A resposta passa por aquela declaração do ex-ministro, sobre a Cultura alavancando a saída da crise. Na semana passada, Portugal apresentou as conclusões da Conta Satélite de Cultura para o período de 2010 a 2012, uma pesquisa que analisa o impacto que as atividades culturais causam na Economia. Uma das conclusões é que a Cultura gera mais riqueza para o país do que as indústrias de alimentos ou mesmo a agricultura. Segundo declaração do tal Secretário de Cultura, “Nós valemos mais do que alguns elementos da economia. Em termos de riqueza valemos quase tanto quanto as empresas de telecomunicações”. Uma pesquisa como essa pode mudar muito a forma como se encara o setor e nós precisaríamos muito de uma parecida aqui no Brasil, para que fosse avaliada a nossa realidade. Enquanto ela não vem, ainda podemos olhar um pouco mais para o impacto da Cultura na economia de outros países.

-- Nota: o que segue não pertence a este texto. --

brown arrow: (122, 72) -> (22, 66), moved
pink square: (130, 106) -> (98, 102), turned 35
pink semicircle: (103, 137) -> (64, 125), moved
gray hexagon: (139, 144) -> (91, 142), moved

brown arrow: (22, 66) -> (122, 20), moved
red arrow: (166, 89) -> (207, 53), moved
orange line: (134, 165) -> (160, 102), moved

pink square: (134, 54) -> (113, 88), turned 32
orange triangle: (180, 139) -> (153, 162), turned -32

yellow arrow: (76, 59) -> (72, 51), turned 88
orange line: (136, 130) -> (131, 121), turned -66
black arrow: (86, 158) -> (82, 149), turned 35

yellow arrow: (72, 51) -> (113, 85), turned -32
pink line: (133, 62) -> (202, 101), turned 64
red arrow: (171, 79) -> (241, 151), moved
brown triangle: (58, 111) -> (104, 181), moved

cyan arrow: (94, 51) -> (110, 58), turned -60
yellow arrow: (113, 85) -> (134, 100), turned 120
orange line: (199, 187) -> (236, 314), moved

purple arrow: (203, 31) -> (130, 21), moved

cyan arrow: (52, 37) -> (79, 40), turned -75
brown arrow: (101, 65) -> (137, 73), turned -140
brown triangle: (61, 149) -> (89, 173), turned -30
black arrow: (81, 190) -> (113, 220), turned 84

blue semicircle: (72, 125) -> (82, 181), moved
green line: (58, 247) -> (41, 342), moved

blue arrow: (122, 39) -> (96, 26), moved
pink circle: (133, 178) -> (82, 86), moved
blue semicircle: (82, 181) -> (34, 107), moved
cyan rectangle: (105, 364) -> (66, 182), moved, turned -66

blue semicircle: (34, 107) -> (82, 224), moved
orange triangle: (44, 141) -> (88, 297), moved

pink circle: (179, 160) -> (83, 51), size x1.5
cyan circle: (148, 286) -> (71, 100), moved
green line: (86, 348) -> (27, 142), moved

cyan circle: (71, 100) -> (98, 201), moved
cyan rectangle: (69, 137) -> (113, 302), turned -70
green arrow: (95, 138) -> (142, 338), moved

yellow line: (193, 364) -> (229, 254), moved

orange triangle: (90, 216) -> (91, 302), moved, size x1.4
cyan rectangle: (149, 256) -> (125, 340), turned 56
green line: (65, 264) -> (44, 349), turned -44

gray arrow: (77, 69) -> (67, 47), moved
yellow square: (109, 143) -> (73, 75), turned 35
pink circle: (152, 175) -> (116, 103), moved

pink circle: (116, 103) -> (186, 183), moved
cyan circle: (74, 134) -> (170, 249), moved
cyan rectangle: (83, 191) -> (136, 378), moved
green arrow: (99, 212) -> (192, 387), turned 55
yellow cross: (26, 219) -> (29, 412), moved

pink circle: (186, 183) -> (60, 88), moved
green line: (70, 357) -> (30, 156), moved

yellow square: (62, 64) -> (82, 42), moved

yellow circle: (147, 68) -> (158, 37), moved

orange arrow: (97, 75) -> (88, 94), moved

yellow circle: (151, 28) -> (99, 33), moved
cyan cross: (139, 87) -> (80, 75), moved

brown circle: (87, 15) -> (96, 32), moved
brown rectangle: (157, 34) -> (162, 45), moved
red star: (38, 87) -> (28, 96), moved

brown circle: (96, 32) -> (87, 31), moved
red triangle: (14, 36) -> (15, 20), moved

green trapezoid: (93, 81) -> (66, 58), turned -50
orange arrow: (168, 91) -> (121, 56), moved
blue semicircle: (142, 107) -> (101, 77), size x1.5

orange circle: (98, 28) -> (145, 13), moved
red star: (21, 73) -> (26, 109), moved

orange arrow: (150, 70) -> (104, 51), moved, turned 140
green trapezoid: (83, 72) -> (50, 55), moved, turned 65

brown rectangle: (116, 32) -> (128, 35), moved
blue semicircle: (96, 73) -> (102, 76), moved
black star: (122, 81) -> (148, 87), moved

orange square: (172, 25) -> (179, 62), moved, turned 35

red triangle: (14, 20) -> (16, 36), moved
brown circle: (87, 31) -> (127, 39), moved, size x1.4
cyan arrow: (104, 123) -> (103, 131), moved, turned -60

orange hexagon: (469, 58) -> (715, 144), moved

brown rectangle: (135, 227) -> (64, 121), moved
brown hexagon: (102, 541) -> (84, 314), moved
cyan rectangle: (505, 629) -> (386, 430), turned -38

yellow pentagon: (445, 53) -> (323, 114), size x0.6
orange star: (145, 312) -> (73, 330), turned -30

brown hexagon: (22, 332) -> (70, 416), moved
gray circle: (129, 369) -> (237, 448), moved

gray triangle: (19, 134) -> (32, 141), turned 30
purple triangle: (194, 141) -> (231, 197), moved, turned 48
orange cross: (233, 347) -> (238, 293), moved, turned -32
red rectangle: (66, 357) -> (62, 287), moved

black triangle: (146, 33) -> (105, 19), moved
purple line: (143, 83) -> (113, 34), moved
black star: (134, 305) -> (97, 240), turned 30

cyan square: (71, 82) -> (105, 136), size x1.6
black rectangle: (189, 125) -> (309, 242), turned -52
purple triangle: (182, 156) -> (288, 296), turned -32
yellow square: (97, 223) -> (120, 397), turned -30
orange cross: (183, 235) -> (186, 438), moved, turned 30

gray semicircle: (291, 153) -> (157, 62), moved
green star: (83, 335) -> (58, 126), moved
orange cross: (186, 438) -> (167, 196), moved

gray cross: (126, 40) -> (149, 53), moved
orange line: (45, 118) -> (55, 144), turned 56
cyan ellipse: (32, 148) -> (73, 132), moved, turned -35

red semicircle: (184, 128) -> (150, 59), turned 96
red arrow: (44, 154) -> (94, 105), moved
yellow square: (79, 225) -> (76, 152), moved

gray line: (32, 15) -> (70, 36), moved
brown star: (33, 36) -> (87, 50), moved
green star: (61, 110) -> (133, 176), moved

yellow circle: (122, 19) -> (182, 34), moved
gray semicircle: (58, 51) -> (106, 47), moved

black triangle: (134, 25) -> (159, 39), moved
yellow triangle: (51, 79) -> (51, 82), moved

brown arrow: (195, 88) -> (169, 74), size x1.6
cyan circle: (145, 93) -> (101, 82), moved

Os Estados Unidos, por exemplo. O cinema lá gera bilhões de dólares e emprega milhões de pessoas. Em 2014, o teatro arrecadou mais do que o esporte em Nova York. Dá pra imaginar isso? Em termos brasileiros, é como se, em São Paulo, mais gente pagasse para ver TAPA, Parlapatões, Satyros e Folias do que para ver Corinthians, São Paulo e Palmeiras. Caminho longo pela frente, não? Sim, e talvez a gente nunca chegue lá, mas não dá pra deixar de caminhar.

Para que serve a Arte? É uma pena que a pergunta tenha sido feita, mas já que foi, a gente pode procurar as melhores respostas e tentar aumentar a presença dela na vida de cada pessoa, em um país onde 61% da população nunca assistiu a uma peça de teatro, 71% nunca foi a um museu, 75% nunca assistiu a um espetáculo de dança e 89% nunca foi a um concerto de ópera ou música clássica *. É, o caminho é longo…

* Dados de uma pesquisa do SESC em parceria com a Fundação Perseu Abramo, realizada em 25 estados, em 2013.

Fabio Brandi Torres

Nasceu 15 dias antes da chegada do Homem à Lua e é dramaturgo, roteirista, tradutor e produtor, mas conforme a ocasião, também pode ser operador de luz, de áudio, bilheteiro, administrador e contrarregra, ainda que não tenha sido camareiro, mas por pura falta de oportunidade. Questão de tempo, talvez, já que quando se faz teatro por aqui, sempre se cai na metáfora futebolística do bater escanteio e correr pra cabecear. Aliás, se aposentou do futebol na década de 80, quando morava em Campos do Jordão, depois de uma derrota por 6×0 para o time de uma escola adversária, cujo nome não se recorda. Ele era o goleiro.